Chapter 14 - No Passport but Jesus

At the Venice train station we were able to communicate with people, using Romanian, for Romanian and Italian are closely related languages. We hurried into the streets, wide-eyed as children. What wonders! Shops and stores over-flowing everywhere with food and luxury goods, the like of which we never saw in our homeland, and vehicles crowdng the streets, not the bicycles and everyone else on foot! Best of all, we breathed a perfume in the air that was freedom. Freedom! Our bodies tingled with a vibrant sensation that newly freed men must all feel. Colors were so bright and smiles so warming in this free country, the very pavement made our feet want to dance!

Though lacking money, we still had on us the two, expensive salamis God told me to take. These sold without difficulty, gaining us enough currency for haircuts, stamps, and postcards. We wrote our wives and families that we had just arrived safely in Venice, Italy. I also wrote Aurica that we would surely be together soon, as God had promised.

It was sheer bliss to have a shave and haircut and freshen up for the journey to the refugee camp. After our postcards were mailed we went to a policeman and told him we were Romanian refugees seeking asylum. The friendly officer took us to the nearest police station. There we were fingerrinted and questioned, for they had to determine if we were truly refugees and not communist spies or KGB agents. The police were amazed by our story. "That's a miracle!" they exclaimed. They told us that groups of people tried to escape from Romania and were always caught in Yugoslavia and sent back. This was the first time they had received three refugees in one group who had escaped from Romania via Yugoslavia.

After giving us some things for our stay in Italy, they transported us by train to the refugee center outside Trieste. Before I even reached the camp, God spoke to me about leaving Italy for neighboring Austria.
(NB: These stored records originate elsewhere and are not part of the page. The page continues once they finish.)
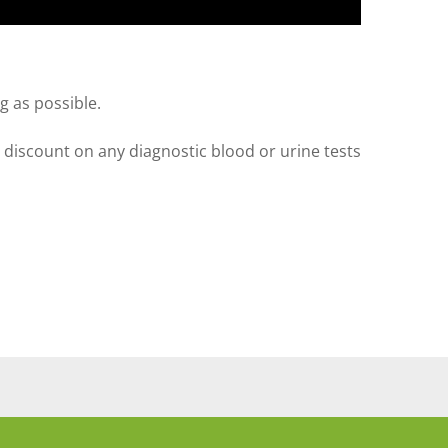
g as possible.
a discount on any diagnostic blood or urine tests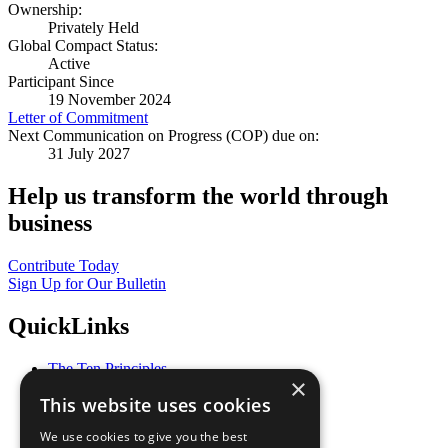
Ownership:
Privately Held
Global Compact Status:
Active
Participant Since
19 November 2024
Letter of Commitment
Next Communication on Progress (COP) due on:
31 July 2027
Help us transform the world through
business
Contribute Today
Sign Up for Our Bulletin
QuickLinks
The Ten Principles
×
Sustainable Development Goals
This website uses cookies
Our Participants
All Our Work
We use cookies to give you the best
What You Can Do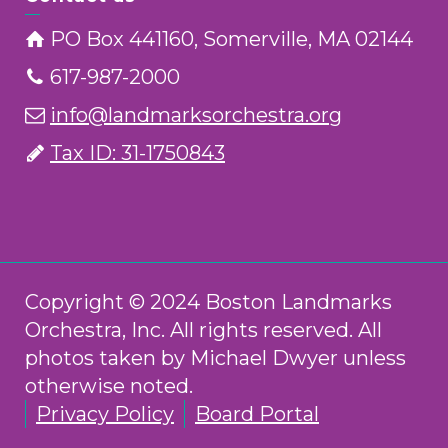
PO Box 441160, Somerville, MA 02144
617-987-2000
info@landmarksorchestra.org
Tax ID: 31-1750843
Copyright © 2024 Boston Landmarks
Orchestra, Inc. All rights reserved. All
photos taken by Michael Dwyer unless
otherwise noted.
Privacy Policy
Board Portal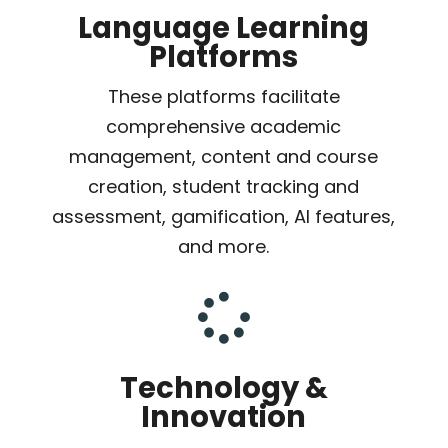
Language Learning
Platforms
These platforms facilitate
comprehensive academic
management, content and course
creation, student tracking and
assessment, gamification, AI features,
and more.

Technology &
Innovation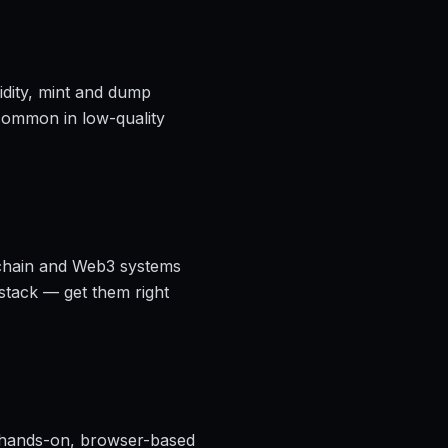
idity, mint and dump
 common in low-quality
ckchain and Web3 systems
 stack — get them right
hands-on, browser-based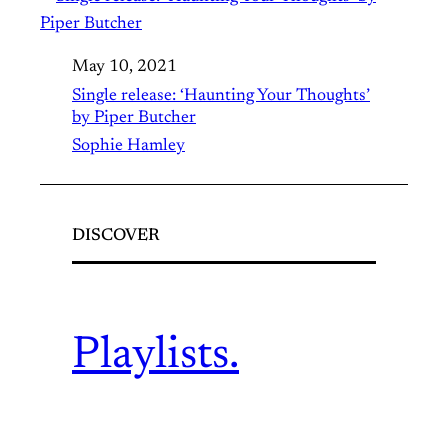
May 10, 2021
Single release: ‘Haunting Your Thoughts’
by Piper Butcher
Sophie Hamley
DISCOVER
Playlists.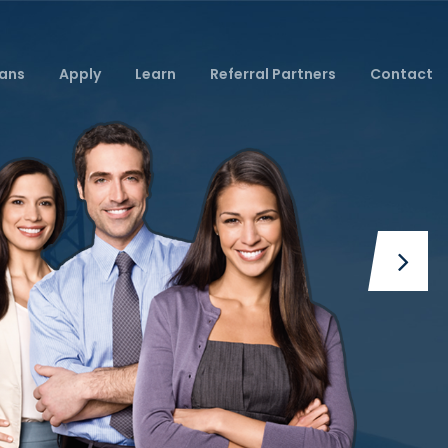
ans
Apply
Learn
Referral Partners
Contact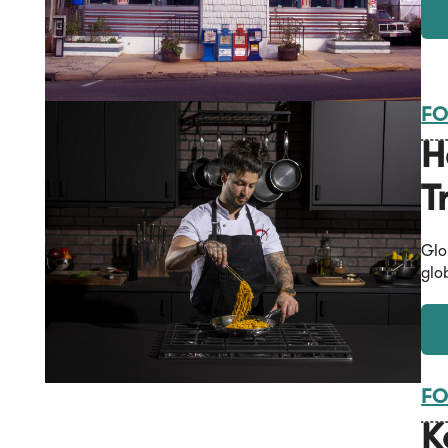
FO
H
T
Glo
glo
FO
K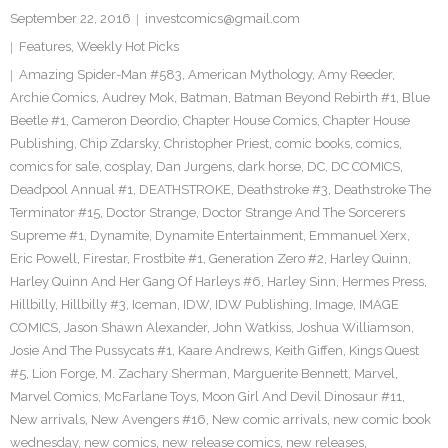
September 22, 2016
investcomics@gmail.com
Features
,
Weekly Hot Picks
Amazing Spider-Man #583
,
American Mythology
,
Amy Reeder
,
Archie Comics
,
Audrey Mok
,
Batman
,
Batman Beyond Rebirth #1
,
Blue
Beetle #1
,
Cameron Deordio
,
Chapter House Comics
,
Chapter House
Publishing
,
Chip Zdarsky
,
Christopher Priest
,
comic books
,
comics
,
comics for sale
,
cosplay
,
Dan Jurgens
,
dark horse
,
DC
,
DC COMICS
,
Deadpool Annual #1
,
DEATHSTROKE
,
Deathstroke #3
,
Deathstroke The
Terminator #15
,
Doctor Strange
,
Doctor Strange And The Sorcerers
Supreme #1
,
Dynamite
,
Dynamite Entertainment
,
Emmanuel Xerx
,
Eric Powell
,
Firestar
,
Frostbite #1
,
Generation Zero #2
,
Harley Quinn
,
Harley Quinn And Her Gang Of Harleys #6
,
Harley Sinn
,
Hermes Press
,
Hillbilly
,
Hillbilly #3
,
Iceman
,
IDW
,
IDW Publishing
,
Image
,
IMAGE
COMICS
,
Jason Shawn Alexander
,
John Watkiss
,
Joshua Williamson
,
Josie And The Pussycats #1
,
Kaare Andrews
,
Keith Giffen
,
Kings Quest
#5
,
Lion Forge
,
M. Zachary Sherman
,
Marguerite Bennett
,
Marvel
,
Marvel Comics
,
McFarlane Toys
,
Moon Girl And Devil Dinosaur #11
,
New arrivals
,
New Avengers #16
,
New comic arrivals
,
new comic book
wednesday
,
new comics
,
new release comics
,
new releases
,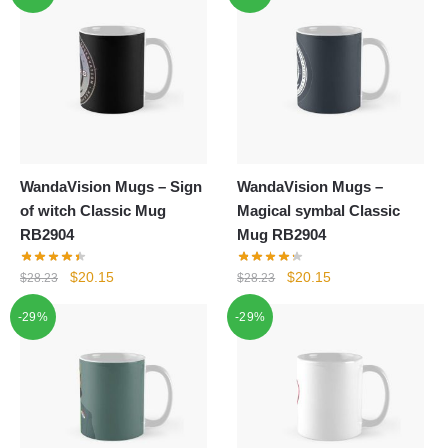
WandaVision Mugs – Sign
WandaVision Mugs –
of witch Classic Mug
Magical symbal Classic
RB2904
Mug RB2904
Original
Current
Original
Current
$
20.15
$
20.15
$
28.23
$
28.23
price
price
price
price
-29%
-29%
was:
is:
was:
is:
$28.23.
$20.15.
$28.23.
$20.15.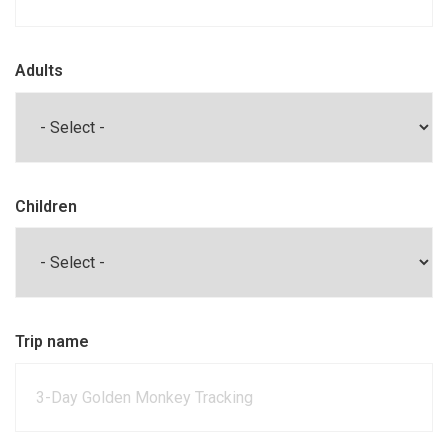
Adults
Children
Trip name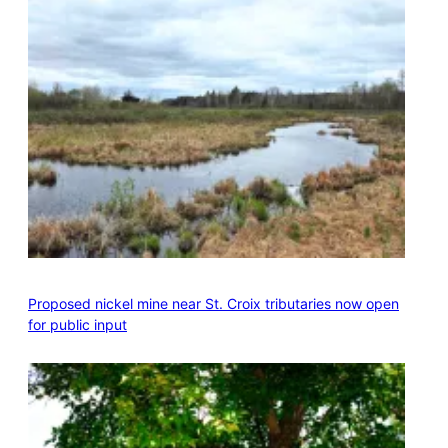
Proposed nickel mine near St. Croix tributaries now open
for public input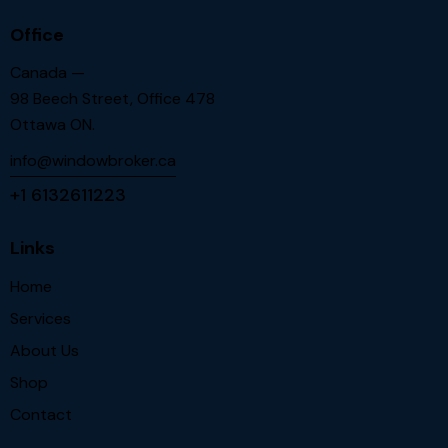
Office
Canada —
98 Beech Street, Office 478
Ottawa ON.
info@windowbroker.ca
+1 6132611223
Links
Home
Services
About Us
Shop
Contact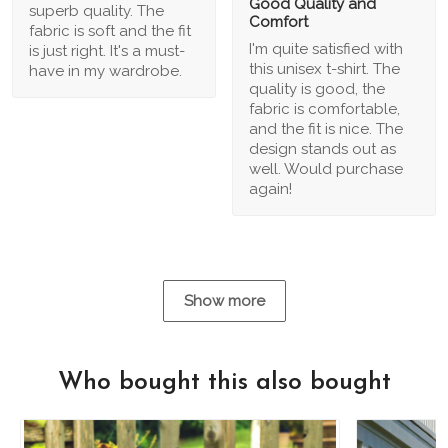
Good Quality and
superb quality. The
Comfort
fabric is soft and the fit
I'm quite satisfied with
is just right. It's a must-
this unisex t-shirt. The
have in my wardrobe.
quality is good, the
fabric is comfortable,
and the fit is nice. The
design stands out as
well. Would purchase
again!
Show more
Who bought this also bought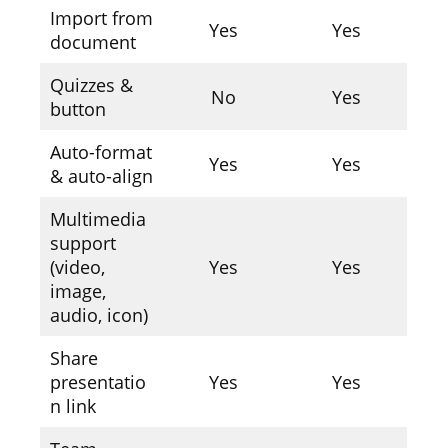
Import from
Yes
Yes
document
Quizzes &
No
Yes
button
Auto-format
Yes
Yes
& auto-align
Multimedia
support
(video,
Yes
Yes
image,
audio, icon)
Share
presentatio
Yes
Yes
n link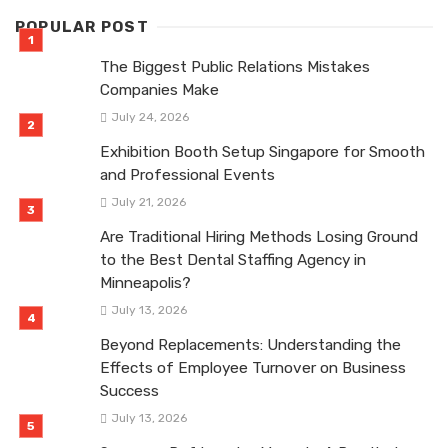
POPULAR POST
The Biggest Public Relations Mistakes
Companies Make
July 24, 2026
Exhibition Booth Setup Singapore for Smooth
and Professional Events
July 21, 2026
Are Traditional Hiring Methods Losing Ground
to the Best Dental Staffing Agency in
Minneapolis?
July 13, 2026
Beyond Replacements: Understanding the
Effects of Employee Turnover on Business
Success
July 13, 2026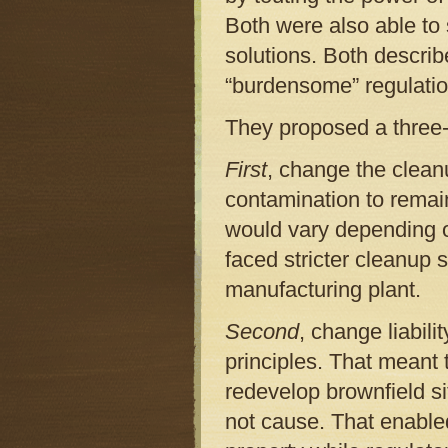
Both were also able to 
solutions. Both describ
“burdensome” regulatio
They proposed a three-f
First
, change the clean
contamination to remai
would vary depending o
faced stricter cleanup 
manufacturing plant.
Second
, change liabili
principles. That meant
redevelop brownfield si
not cause. That enable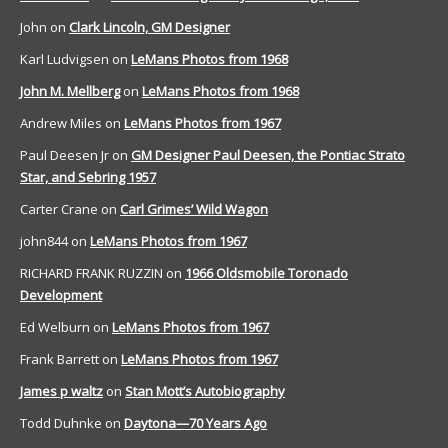
John
on
Clark Lincoln, GM Designer
Karl Ludvigsen
on
LeMans Photos from 1968
John M. Mellberg
on
LeMans Photos from 1968
Andrew Miles
on
LeMans Photos from 1967
Paul Deesen Jr
on
GM Designer Paul Deesen, the Pontiac Strato
Star, and Sebring 1957
Carter Crane
on
Carl Grimes’ Wild Wagon
john844
on
LeMans Photos from 1967
RICHARD FRANK RUZZIN
on
1966 Oldsmobile Toronado
Development
Ed Welburn
on
LeMans Photos from 1967
Frank Barrett
on
LeMans Photos from 1967
James p waltz
on
Stan Mott’s Autobiography
Todd Duhnke
on
Daytona—70 Years Ago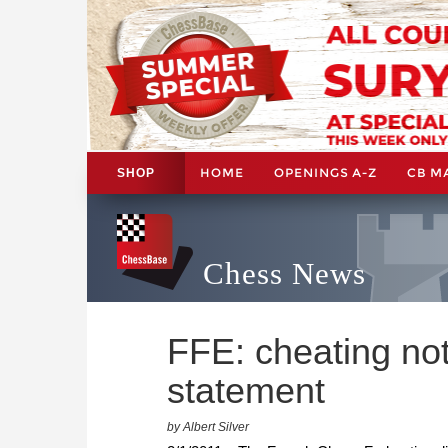
HOME
OPENINGS A-Z
CB M
SHOP
Chess News
FFE: cheating not 
statement
by Albert Silver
I went to the refugee center, however, expecting God to work out my itinerary. A car was waiting at the train station and took us to the big refugee camp. It was one of the camps for people who have fled communist lands. Austria, Germany, Italy, and now Yugoslavia operate refugee camps for thousands of people seeking freedom in the West.

On October 26 we arrived in Venice and were taken to a camp outside Trieste. We were expected to remain a minimum of three days, and could depart only if we had passports and visas for travel to other countries

The Lord again spoke to me about leaving the camp. I was to leave on the third day. Meanwhile, Stefan, Josef and I shared with others at the camp our escape story showing God's miraculous deliverance. They all listened attentively, though most had not gained their freedom like us by trekking out of a communist country on foot. Highly privileged, card-carrying communists traveling abroad as tourists, they had thrown their precious cards away the moment they arrived in a free country.

One of them was George, a well-paid engineer of Romania. He believed in Jesus as Lord and Savior when he heard our story. George immediately attached himself to me, and he was not put off when I told him God was sending me to Austria in a couple days. "I want to go with you!" he insisted, though he knew I had no money and passport for the trip. "I don't want to go alone, Elijah," George kept saying to me. "If you go, I want to go with you." George had a passport. He also had money for his travel expenses. I had no passport and no money. "I have to go," I replied, and so we set out from the camp in the evening of the third day.

I had to explain to Stefan and Josef that the Lord had decided to send me to Austria without them. But I told them that I would return for them or send help in some way (though, later, they chose to accept another man's help instead).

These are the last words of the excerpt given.